§ What the exercise asks: Through the line that contains "This screenshot has width=1440, height=1349.", return the data below exactly, starting at its first line; leave the rest out.

§ Data to process:
-----

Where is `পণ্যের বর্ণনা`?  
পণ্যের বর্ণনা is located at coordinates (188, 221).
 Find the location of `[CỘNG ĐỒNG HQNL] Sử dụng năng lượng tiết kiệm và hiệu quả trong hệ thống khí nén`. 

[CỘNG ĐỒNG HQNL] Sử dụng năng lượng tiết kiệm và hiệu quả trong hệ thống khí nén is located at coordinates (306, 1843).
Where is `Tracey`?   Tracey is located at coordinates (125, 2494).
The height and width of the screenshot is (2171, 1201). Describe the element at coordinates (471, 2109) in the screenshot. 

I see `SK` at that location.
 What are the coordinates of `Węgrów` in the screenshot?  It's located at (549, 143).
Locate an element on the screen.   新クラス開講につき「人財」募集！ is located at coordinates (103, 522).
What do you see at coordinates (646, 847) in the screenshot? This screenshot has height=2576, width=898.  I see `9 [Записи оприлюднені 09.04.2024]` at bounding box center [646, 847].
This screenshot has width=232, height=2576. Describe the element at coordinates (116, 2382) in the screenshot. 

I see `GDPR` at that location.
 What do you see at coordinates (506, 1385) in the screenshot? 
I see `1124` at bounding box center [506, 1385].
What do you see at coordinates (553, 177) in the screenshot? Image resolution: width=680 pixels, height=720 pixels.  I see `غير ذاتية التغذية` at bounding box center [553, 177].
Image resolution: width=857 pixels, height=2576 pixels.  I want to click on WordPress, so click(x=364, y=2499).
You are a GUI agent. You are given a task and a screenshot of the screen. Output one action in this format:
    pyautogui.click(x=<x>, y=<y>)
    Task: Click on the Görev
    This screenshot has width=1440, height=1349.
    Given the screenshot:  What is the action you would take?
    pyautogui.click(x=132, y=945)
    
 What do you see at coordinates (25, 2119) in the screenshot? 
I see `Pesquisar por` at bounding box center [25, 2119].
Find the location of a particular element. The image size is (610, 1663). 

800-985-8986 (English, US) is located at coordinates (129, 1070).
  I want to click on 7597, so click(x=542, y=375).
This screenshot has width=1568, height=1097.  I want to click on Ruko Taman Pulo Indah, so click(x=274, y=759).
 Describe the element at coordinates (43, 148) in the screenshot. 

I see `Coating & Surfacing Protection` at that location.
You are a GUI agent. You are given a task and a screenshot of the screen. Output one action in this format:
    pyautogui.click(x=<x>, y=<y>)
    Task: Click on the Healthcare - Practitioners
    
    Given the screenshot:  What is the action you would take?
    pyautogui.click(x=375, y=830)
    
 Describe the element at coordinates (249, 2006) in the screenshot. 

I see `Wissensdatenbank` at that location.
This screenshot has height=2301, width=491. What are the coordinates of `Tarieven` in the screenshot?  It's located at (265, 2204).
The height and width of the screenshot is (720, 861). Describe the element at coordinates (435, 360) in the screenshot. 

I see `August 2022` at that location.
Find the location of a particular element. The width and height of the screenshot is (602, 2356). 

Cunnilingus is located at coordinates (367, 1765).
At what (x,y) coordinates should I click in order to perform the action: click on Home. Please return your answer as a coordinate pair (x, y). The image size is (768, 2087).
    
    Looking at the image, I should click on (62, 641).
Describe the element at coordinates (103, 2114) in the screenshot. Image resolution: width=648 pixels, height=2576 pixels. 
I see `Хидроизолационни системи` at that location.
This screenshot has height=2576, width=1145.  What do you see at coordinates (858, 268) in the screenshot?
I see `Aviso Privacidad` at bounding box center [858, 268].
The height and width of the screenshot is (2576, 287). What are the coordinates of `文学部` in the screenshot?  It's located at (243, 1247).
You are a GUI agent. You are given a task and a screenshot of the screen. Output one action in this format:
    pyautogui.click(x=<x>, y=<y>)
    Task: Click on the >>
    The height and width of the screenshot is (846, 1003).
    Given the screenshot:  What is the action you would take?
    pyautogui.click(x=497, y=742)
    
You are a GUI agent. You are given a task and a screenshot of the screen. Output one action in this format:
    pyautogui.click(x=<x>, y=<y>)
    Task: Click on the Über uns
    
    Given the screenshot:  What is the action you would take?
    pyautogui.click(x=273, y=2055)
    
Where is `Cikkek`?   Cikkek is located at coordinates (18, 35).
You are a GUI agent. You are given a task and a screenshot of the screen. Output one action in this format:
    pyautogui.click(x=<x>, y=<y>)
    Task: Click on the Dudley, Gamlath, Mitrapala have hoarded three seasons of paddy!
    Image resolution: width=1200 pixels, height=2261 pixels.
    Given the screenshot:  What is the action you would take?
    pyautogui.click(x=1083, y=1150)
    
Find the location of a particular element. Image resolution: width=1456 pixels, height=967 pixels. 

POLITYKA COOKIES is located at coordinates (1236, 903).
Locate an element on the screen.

-----

§ Response below:
Where is `পণ্যের বর্ণনা`?  
পণ্যের বর্ণনা is located at coordinates (188, 221).
 Find the location of `[CỘNG ĐỒNG HQNL] Sử dụng năng lượng tiết kiệm và hiệu quả trong hệ thống khí nén`. 

[CỘNG ĐỒNG HQNL] Sử dụng năng lượng tiết kiệm và hiệu quả trong hệ thống khí nén is located at coordinates (306, 1843).
Where is `Tracey`?   Tracey is located at coordinates (125, 2494).
The height and width of the screenshot is (2171, 1201). Describe the element at coordinates (471, 2109) in the screenshot. 

I see `SK` at that location.
 What are the coordinates of `Węgrów` in the screenshot?  It's located at (549, 143).
Locate an element on the screen.   新クラス開講につき「人財」募集！ is located at coordinates (103, 522).
What do you see at coordinates (646, 847) in the screenshot? This screenshot has height=2576, width=898.  I see `9 [Записи оприлюднені 09.04.2024]` at bounding box center [646, 847].
This screenshot has width=232, height=2576. Describe the element at coordinates (116, 2382) in the screenshot. 

I see `GDPR` at that location.
 What do you see at coordinates (506, 1385) in the screenshot? 
I see `1124` at bounding box center [506, 1385].
What do you see at coordinates (553, 177) in the screenshot? Image resolution: width=680 pixels, height=720 pixels.  I see `غير ذاتية التغذية` at bounding box center [553, 177].
Image resolution: width=857 pixels, height=2576 pixels.  I want to click on WordPress, so click(x=364, y=2499).
You are a GUI agent. You are given a task and a screenshot of the screen. Output one action in this format:
    pyautogui.click(x=<x>, y=<y>)
    Task: Click on the Görev
    This screenshot has width=1440, height=1349.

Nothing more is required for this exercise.